━━ Given data

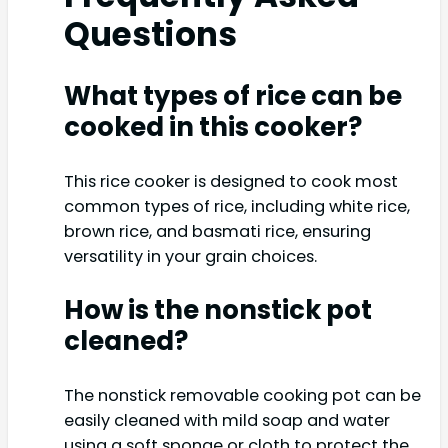
Questions
What types of rice can be
cooked in this cooker?
This rice cooker is designed to cook most
common types of rice, including white rice,
brown rice, and basmati rice, ensuring
versatility in your grain choices.
How is the nonstick pot
cleaned?
The nonstick removable cooking pot can be
easily cleaned with mild soap and water
using a soft sponge or cloth to protect the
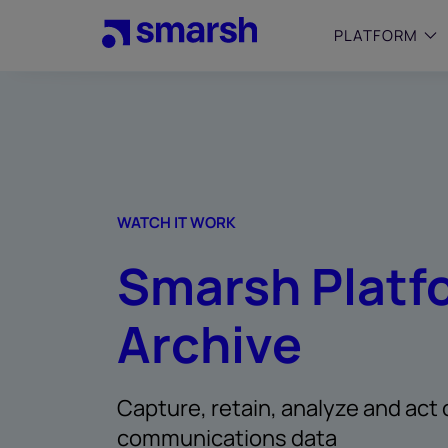
Skip
to
PLATFORM
main
content
SMALL
Simplif
purpose
growing
Captur
WATCH IT WORK
Cyber
Smarsh Platf
Web A
Archive
Capture, retain, analyze and act 
communications data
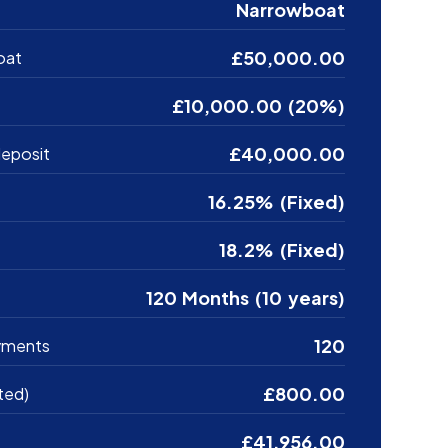
Narrowboat
£50,000.00
oat
£10,000.00 (20%)
£40,000.00
eposit
16.25% (Fixed)
18.2% (Fixed)
120 Months (10 years)
120
yments
£800.00
ted)
£41,956.00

━━━━

Try it:
In the records above, find every line with the word "types" and copy it.

Answer to this exercise:
What types of rice can be
common types of rice, including white rice,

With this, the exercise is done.